Instead of my usual "It's the Magic" feature, today is a general gaming feature called "The Game's the Thing."
I once told someone that I was the luckiest guy on Earth. I've got some first world problems, which aren't bad problems to have. There are some rough and dark parts, but everyone has their crosses to bear. I've got the better parts of my Dad's genes, and only a few of Syl's crazy genes, I've been accepted to the US Naval Academy, I spent an amazing year with amazing people in South Carolina, my family loves me, and I've got friends who don't always get me, but who, unbelievably, just keep trying.
My bad luck actually manifests in the form of my escapism. I love playing with dice and cards, but dice and cards do not love me at all. I've drawn eight lands straight in Magic, rolled double '1's in Dungeons and Dragons, and performed so reliably poorly in Aberrant that I had to, as Storyteller, reverse the Target Number paradigm for ten-sided dice.
If you're not familiar with those games: 1 in 1,035; 1 in 400 and baby-punchingly abysmal.
There just wasn't enough room for a second, -21 ultimate "Punch all the babies."
My poor luck is only exacerbated by my determination to enjoy the feel of a game, the flavor if you will, that I often refuse to look at games as a mere numbers crunch of variables; a mathematical set of decisions to be optimized.
I thought I might note your opponent's concession in the last ability, but like most Planeswalkers' ultimates, it's just understood.
I've found that the finest randomizer is other players. I love games for 3+ players, especially ones that encourage deal making. I don't think I'm very good at them, but at the very least, interaction becomes a more important point than just manipulating probabilities. While I'm not sociable--misanthropic and misogynic--I do do a good job of bringing other people into my circle to add new blood to our gaming group, if only so they can bring a new perspective to our play.
Why Red/Black? Because none of those things are voluntary.
Ultimately, I play games as a way to connect with friends. Just playing a game misses the whole point. Solitaire is just sad, though it’s a good way to say “screw you” to your friends when their new perspective demolishes your non-optimized view of things. A revelatory sentence, but games are revelatory things. I think that there are few things that define a person or a people so well as the games they play.

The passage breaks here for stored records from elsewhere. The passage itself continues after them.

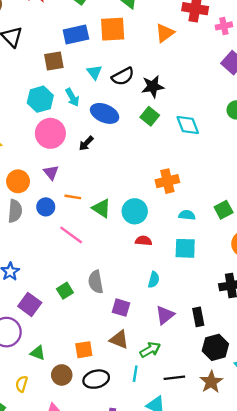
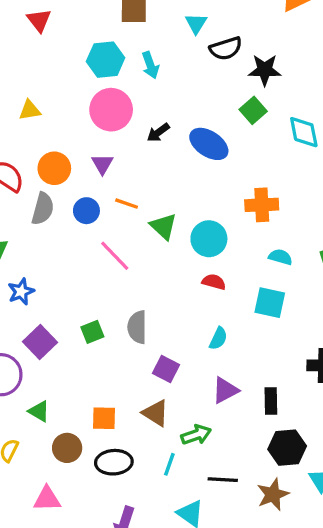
cyan triangle: (94, 72) -> (196, 23), moved
blue ellipse: (105, 113) -> (209, 144), moved

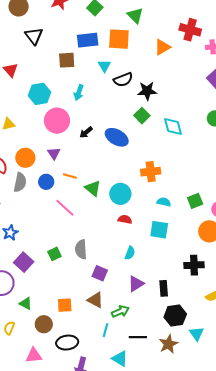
cyan hexagon: (106, 60) -> (39, 94), moved
cyan arrow: (150, 65) -> (79, 92), turned 42
black ellipse: (114, 462) -> (67, 343), moved

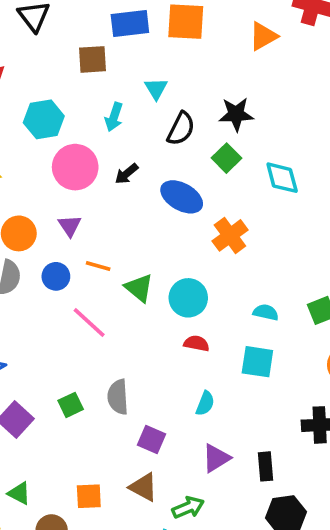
cyan triangle: (104, 66) -> (156, 89), moved
black semicircle: (123, 80) -> (181, 129), moved, turned -42
black arrow: (86, 132) -> (127, 174), moved
orange cross: (151, 172) -> (230, 235), moved, turned -30

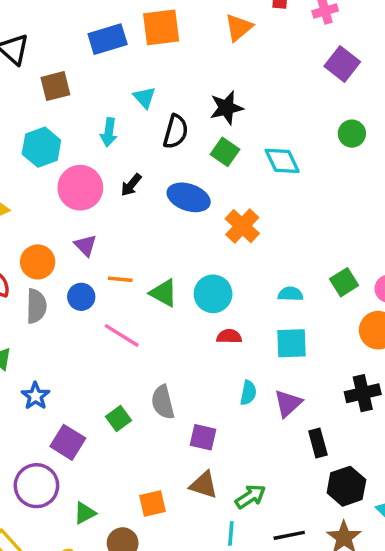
brown square: (93, 59) -> (55, 86), moved
purple triangle: (216, 458) -> (288, 403), moved
green triangle: (19, 493) -> (85, 513), turned -45

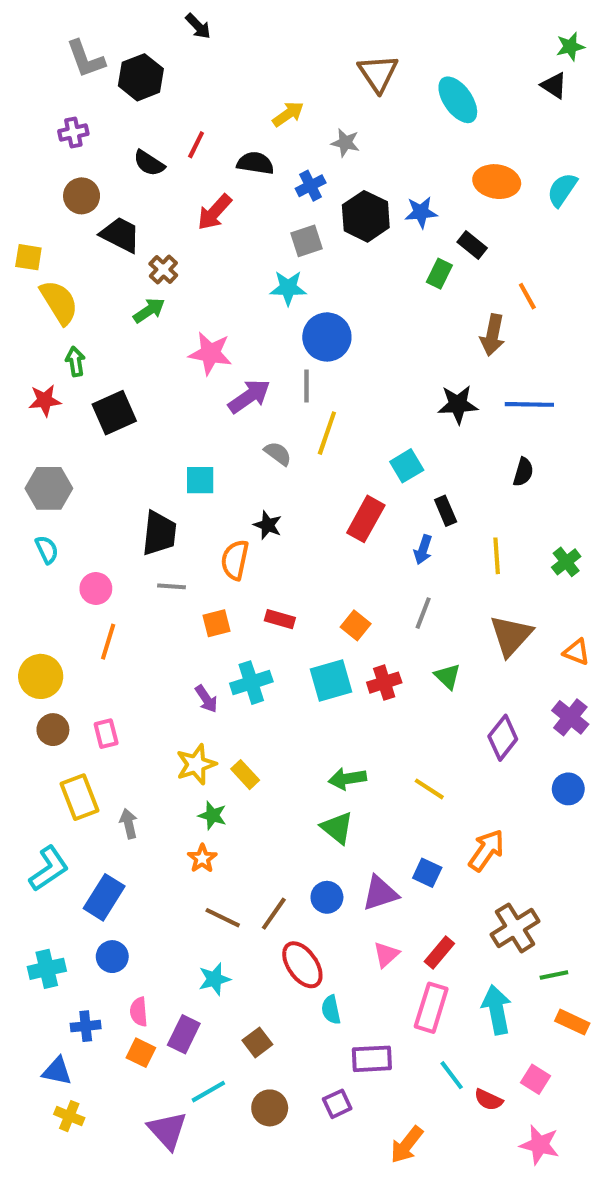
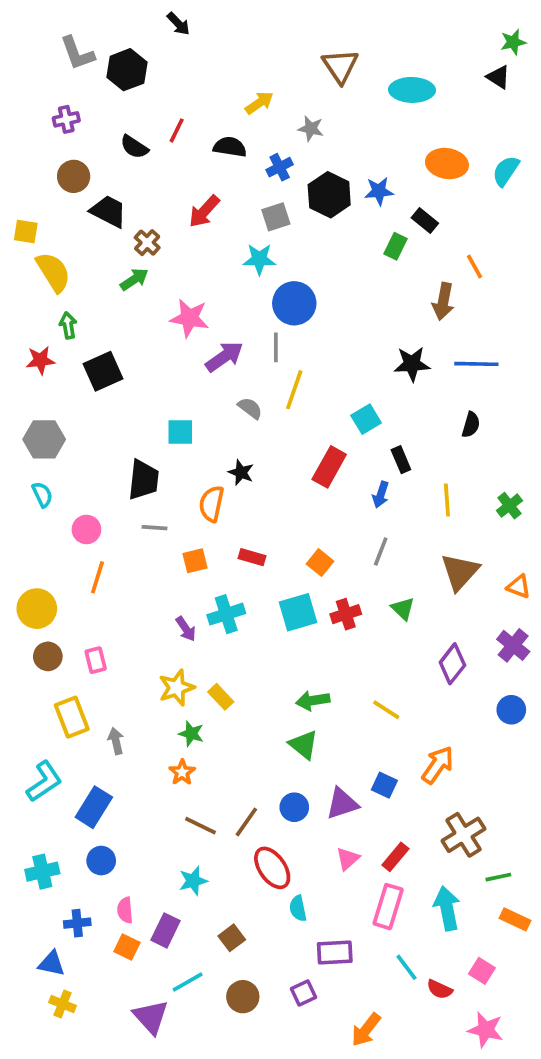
cyan ellipse: (458, 100) -> (412, 90), turned -54
red arrow: (214, 212) -> (204, 211), moved

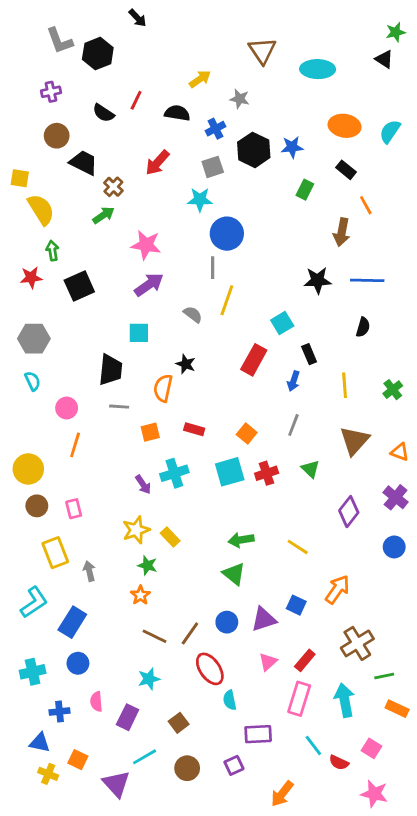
black rectangle: (425, 221) -> (346, 170), moved
purple arrow: (224, 357) -> (149, 285), moved
orange square: (127, 947) -> (78, 760), moved

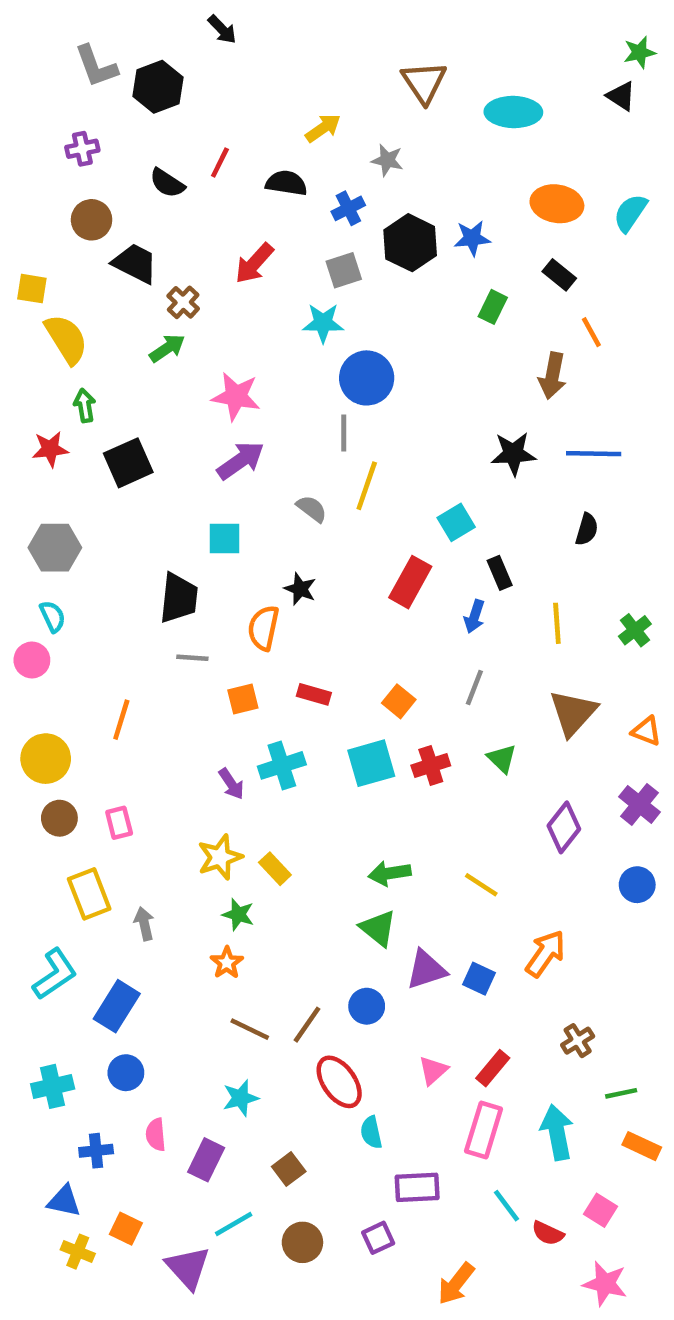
pink circle: (67, 408) -> (32, 660), moved
purple triangle: (264, 619) -> (426, 970), moved
brown cross: (357, 643) -> (578, 1041), size x0.6

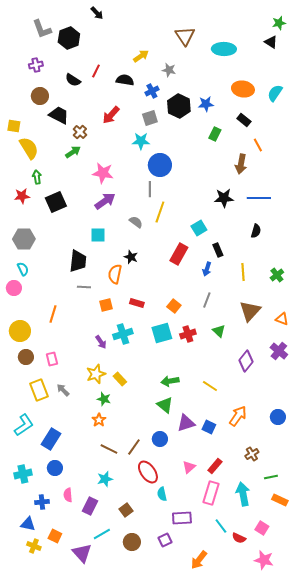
blue circle: (637, 885) -> (278, 417), moved
gray arrow: (144, 924) -> (63, 390), moved, turned -32

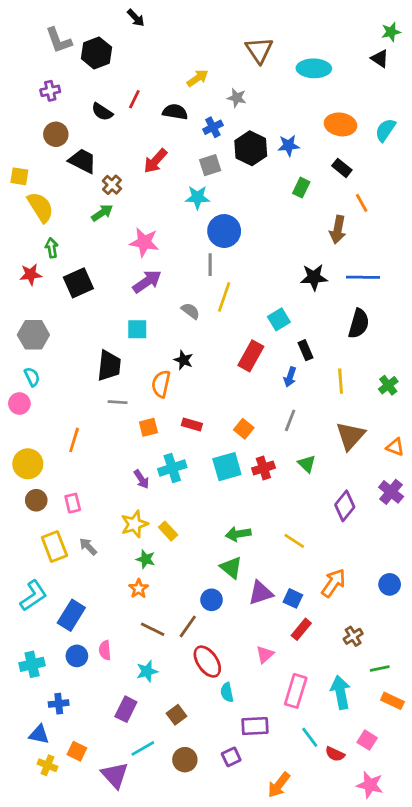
black semicircle: (256, 231) -> (359, 324), size x1.5
blue circle: (160, 439) -> (212, 600), moved
red rectangle: (215, 466) -> (301, 629), moved
pink semicircle: (68, 495) -> (105, 650), moved

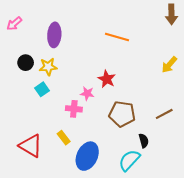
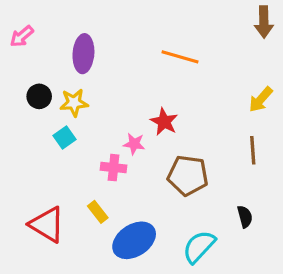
brown line: (164, 114) -> (253, 150), moved, turned -66
black semicircle: (144, 141) -> (245, 217), moved
blue ellipse: (87, 156) -> (134, 240), turned 32

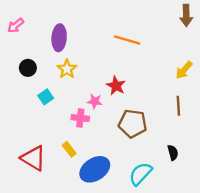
yellow star: (74, 103) -> (67, 69), moved, turned -30

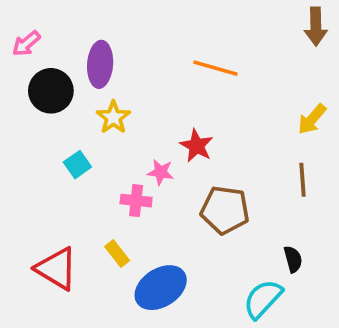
black circle: (28, 68) -> (51, 91), moved, size x1.5
cyan semicircle: (140, 174) -> (263, 299), moved

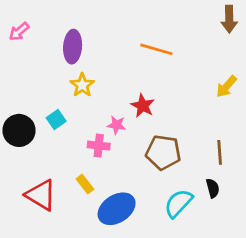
black circle: (51, 91) -> (19, 130), moved
brown line: (303, 180) -> (220, 152), moved
cyan semicircle: (263, 299) -> (178, 203), moved

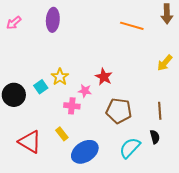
purple ellipse: (73, 47) -> (53, 20), moved
orange line: (156, 49) -> (132, 26), moved
yellow star: (82, 85) -> (60, 77), moved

Conversation is fine, but often tends to swing towards intractable differences or pointless head-nodding. Nothing is learned by vague, unopposed declarations of right and wrong. Even heated pointless arguments over stupid things can tell you about a person; how they argue, what they believe in, how intelligently they can articulate their beliefs and rebut criticisms. Gossip and even news are informative, but to some degree non interactive without a response. Processing and delivering data doesn’t excite the mind or reveal character (well, very much. Opinions on gossips in general are very low, but opinions on specific gossips are often quite high.) quite as much as interpreting and using that information.
However, games—at least the good ones—are quite good at forcing players to deal with information, think about it, and make decisions based on it. As someone who would sometimes rather stick their hand in a rusty bear trap rather than listen to a committee drone on about whether said bear trap still works or not, I do rather like the directness of it.
I’ve recently discovered an amazing game called Pandemic. It’s great. It has that much-vaunted “easy to learn, difficult to master” quality. I’ve had people who don’t usually play games sitting down and becoming quite good at it in their first game, but even after my fifth go-round, I’m still dreading the higher difficulties.
Regardless of the success/failure, Pandemic has been amazing for getting to know people. It’s given me enough reliable data points in terms of corroborating the various tendencies towards interest, disinterest, confidence, overconfidence, and overbearingness that I feel comfortable letting it tell me about people I’m not already familiar with by how they play.
And that’s really what I want from games; the shared experience that friendships are built on, the peeks into a persons true character exposed by random cruelty of dice, the nature of their desires through their strategies and choices.
Everyone else can stop making board games now. Sorry guys.
No, no talk is cheap, gestures are no better than practiced stagecraft, cunning philosophies are written in pages of books innumerable and hollowly elevated by unthinking throngs.
To catch a glimpse of a man’s true virtues; temper, wit, pleasantness, and conscience, the game’s the thing.